Document layout detection data:
########

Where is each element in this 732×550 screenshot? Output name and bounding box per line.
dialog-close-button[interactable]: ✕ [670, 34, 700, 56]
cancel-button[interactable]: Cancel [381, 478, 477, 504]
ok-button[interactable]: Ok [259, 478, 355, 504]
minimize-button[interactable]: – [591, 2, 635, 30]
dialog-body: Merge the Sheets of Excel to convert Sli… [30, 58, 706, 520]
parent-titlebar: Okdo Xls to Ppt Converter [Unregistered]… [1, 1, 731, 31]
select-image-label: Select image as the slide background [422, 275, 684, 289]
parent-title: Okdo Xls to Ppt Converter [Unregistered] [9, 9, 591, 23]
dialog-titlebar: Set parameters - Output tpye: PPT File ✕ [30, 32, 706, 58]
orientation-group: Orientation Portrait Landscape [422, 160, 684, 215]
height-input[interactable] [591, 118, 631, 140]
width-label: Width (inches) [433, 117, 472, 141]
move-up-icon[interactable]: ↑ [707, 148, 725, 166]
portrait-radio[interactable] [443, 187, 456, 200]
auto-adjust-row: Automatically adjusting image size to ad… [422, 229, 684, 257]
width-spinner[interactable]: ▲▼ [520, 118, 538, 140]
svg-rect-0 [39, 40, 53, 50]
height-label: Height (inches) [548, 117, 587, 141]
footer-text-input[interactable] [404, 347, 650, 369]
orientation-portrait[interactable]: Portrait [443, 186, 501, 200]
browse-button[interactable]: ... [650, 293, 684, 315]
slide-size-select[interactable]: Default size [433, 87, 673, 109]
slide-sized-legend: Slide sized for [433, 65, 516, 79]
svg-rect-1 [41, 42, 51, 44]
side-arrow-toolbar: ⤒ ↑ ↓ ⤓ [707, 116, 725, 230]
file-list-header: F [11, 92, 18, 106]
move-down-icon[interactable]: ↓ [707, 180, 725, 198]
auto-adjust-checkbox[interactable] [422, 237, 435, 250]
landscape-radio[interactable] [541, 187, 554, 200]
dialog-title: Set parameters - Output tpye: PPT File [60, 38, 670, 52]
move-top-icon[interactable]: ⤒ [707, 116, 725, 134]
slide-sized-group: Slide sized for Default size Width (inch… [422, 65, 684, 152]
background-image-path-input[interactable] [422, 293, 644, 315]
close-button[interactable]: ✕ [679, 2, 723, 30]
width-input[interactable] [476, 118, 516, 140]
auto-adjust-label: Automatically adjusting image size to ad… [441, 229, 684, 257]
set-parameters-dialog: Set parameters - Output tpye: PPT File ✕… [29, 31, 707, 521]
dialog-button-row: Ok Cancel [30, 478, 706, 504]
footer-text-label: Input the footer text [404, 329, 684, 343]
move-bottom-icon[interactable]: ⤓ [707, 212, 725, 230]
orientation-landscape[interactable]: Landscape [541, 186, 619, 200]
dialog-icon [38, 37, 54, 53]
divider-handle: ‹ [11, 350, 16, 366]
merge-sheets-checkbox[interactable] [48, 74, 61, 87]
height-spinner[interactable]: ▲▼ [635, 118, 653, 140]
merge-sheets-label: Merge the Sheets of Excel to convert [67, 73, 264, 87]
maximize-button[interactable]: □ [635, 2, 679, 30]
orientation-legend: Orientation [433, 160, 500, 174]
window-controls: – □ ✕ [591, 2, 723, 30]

########

ACTIVITY
Among the entries, how many lines contain the word "spinner"? Give the number alone.

TASK SOLUTION
2